The Next Goshas: Five Designers to Know from Russia Fashion Week

With the meteoric rise of Gosha Rubchinskiy, Russian is again a fashion week destination. Here’s five buzzy designers following in his footsteps.

The fashion world has taken much inspiration from Russia over the years, but it’s not really known as a fashion week destination. Yet, the annual fashion week in Moscow has been a mainstay of Eastern Europe for 15 years, partnering with Mercedes-Benz in 2011. With the meteoric rise of Gosha Rubchinskiy, Russia is again on the fashion map, which made the spring 2017 collections shown here at the Central Manezh exhibition hall last week worth the trek.

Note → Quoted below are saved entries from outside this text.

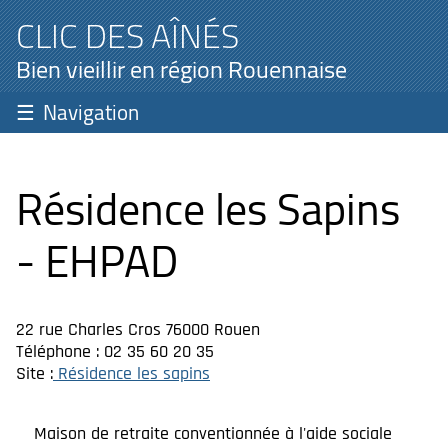
CLIC DES AÎNÉS
Bien vieillir en région Rouennaise
Navigation
Résidence les Sapins
- EHPAD
22 rue Charles Cros 76000 Rouen
Téléphone : 02 35 60 20 35
Site :
Résidence les sapins
Maison de retraite conventionnée à l'aide sociale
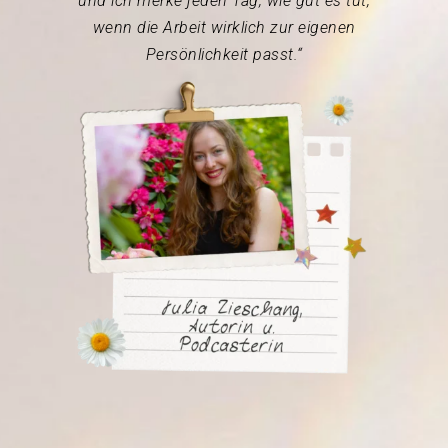
und ich merke jeden Tag, wie gut es tut,
wenn die Arbeit wirklich zur eigenen
Persönlichkeit passt.“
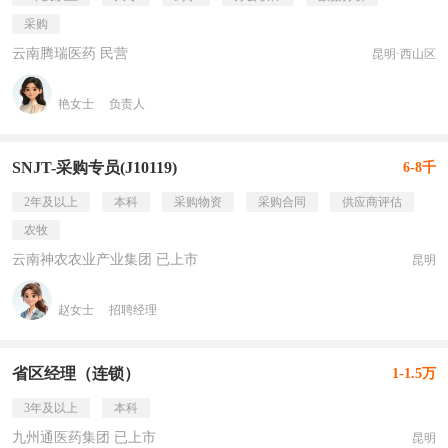
采购
云南腾瑞医药 民营
昆明·西山区
艳女士
负责人
SNJT-采购专员(J10119)
6-8千
2年及以上
本科
采购物资
采购合同
供应商评估
农牧
云南神农农业产业集团 已上市
昆明
赵女士
招聘经理
省区经理（连锁）
1-1.5万
3年及以上
本科
九州通医药集团 已上市
昆明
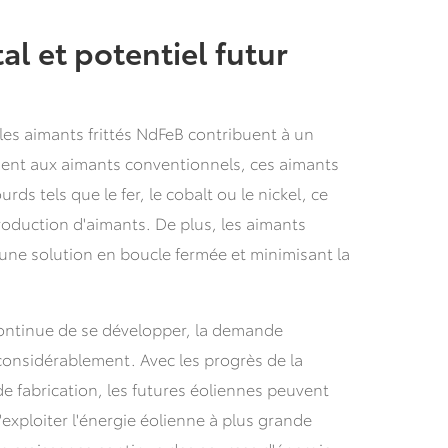
l et potentiel futur
les aimants frittés NdFeB contribuent à un
ement aux aimants conventionnels, ces aimants
rds tels que le fer, le cobalt ou le nickel, ce
roduction d'aimants. De plus, les aimants
t une solution en boucle fermée et minimisant la
 continue de se développer, la demande
considérablement. Avec les progrès de la
e fabrication, les futures éoliennes peuvent
'exploiter l'énergie éolienne à plus grande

Here, five designers who may be well on their way to follow in Rubchinskiy’s footsteps.

A model walks the runway at the DASHA GAUSER. (Photo by Oleg Nikishin/Getty Images)

Dasha Gauser Gauser, who is celebrating her eponymous label’s 10th year, was thinking about going places this season. Literally. Dresses were emblazoned with huge lettering, spelling out “Russia,” “China,” “Mongolia,” and other looks featured street maps and “SVO” (Moscow’s airport) luggage tags. It was a fun collection that native Russians – and foreigners – will want to inspect closer next spring.

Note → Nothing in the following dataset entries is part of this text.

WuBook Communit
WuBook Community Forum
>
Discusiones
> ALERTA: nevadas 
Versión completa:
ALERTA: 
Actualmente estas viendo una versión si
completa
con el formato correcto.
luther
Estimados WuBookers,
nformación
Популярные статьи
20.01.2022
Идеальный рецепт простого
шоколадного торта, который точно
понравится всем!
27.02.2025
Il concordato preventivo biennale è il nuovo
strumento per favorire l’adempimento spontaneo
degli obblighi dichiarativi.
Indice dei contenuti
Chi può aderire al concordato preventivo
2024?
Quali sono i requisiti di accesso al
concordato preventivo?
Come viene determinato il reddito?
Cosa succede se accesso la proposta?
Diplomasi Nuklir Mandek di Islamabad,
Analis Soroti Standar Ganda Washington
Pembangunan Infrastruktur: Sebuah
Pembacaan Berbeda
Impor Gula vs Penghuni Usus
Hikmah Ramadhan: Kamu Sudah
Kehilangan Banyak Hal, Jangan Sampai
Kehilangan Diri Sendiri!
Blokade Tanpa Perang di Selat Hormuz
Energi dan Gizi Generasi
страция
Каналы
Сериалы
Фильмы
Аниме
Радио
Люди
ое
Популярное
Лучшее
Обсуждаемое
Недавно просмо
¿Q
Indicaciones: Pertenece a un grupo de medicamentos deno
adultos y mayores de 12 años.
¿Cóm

A model walks the runway at the YASIA MINOCHKINA. (Photo by Oleg Nikishin/Getty Images)

Oleg Nikishin

Yasya Minochkina The influence of the street is permeating the runways of the young new brands who showed here last week. However, there is one outlier – Ukranian designer Yasya Minochkina, whose aesthetic is on the other end of the spectrum. It’s unabashedly feminine – there was florals and sheer gauzy fabrics throughout her spring collection – but the silhouettes are clearly made for a modern, chic woman.

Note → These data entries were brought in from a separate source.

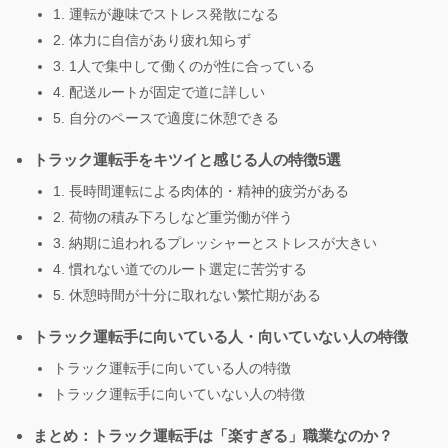
1. 運転が趣味でストレス発散になる
2. 体力に自信があり疲れ知らず
3. 1人で集中して働くのが性に合っている
4. 配送ルートが固定で道に詳しい
5. 自分のペースで適度に休憩できる
トラック運転手をキツイと感じる人の特徴5選
1. 長時間運転による肉体的・精神的疲労がある
2. 荷物の積み下ろしなど重労働が伴う
3. 納期に追われるプレッシャーとストレスが大きい
4. 慣れない道でのルート選定に苦労する
5. 休憩時間が十分に取れない繁忙期がある
トラック運転手に向いている人・向いていない人の特徴
トラック運転手に向いている人の特徴
トラック運転手に向いていない人の特徴
まとめ：トラック運転手は「楽すぎる」職業なのか？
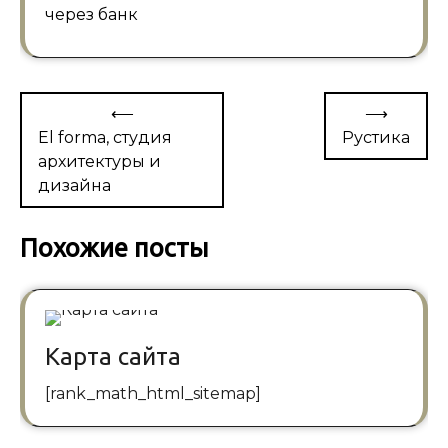
через банк
Навигация
⟵
⟶
по
El forma, студия
Рустика
архитектуры и
записям
дизайна
Похожие посты
Карта сайта
[rank_math_html_sitemap]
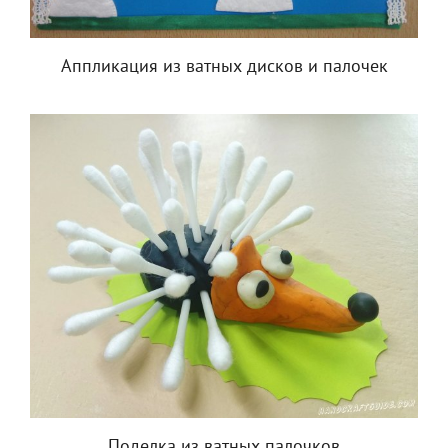
Аппликация из ватных дисков и палочек
Поделка из ватных палочков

A model walks the runway at the KSENIA SERAYA show during day five of Mercedes Benz Fashion Week Russia. (Photo by Oleg Nikishin/Getty Images)

Ksenia Seraya The sweet collection was toughened up with details coming directly from the street and athleisure culture. Sheer hoodies layered over short rompers and extra-long sleeves on knits and dresses were a highlight.

A model presents a creation by Sorry, I’m Not during the 2016/2017 Fall/Winter Mercedes-Benz Fashion Week Russia. (Photo by Sefa Karacan/Anadolu Agency/Getty Images)

Getty Images

Sorry I’m Not Sorry I’m Not is the streetwear brand to watch. It’s Hood By Air meets Vetements, and exactly what every kid in Moscow is coveting right now. Streetwear staples, like the bomber, were styled with corsets and men’s suit jackets. It did sometimes veer into a space that seemed too referential – but there were still strong ideas that played well on the runway.

A model walks the runway at the Saint-Tokyo fashion show during Mercedes Benz Fashion Week Russia. (Photo by Oleg Nikishin/Getty Images)

Oleg Nikishin

Saint Tokyo Saint Tokyo was the show to look forward to all week and for good reason – the designers had their friends play a free concert right on the runway. But that did not steal away from the clothes. There were interesting necklines, and a new way to style a skirt – tied and fastened at the top and unbuttoned the rest of the way down to create a cape-like shape.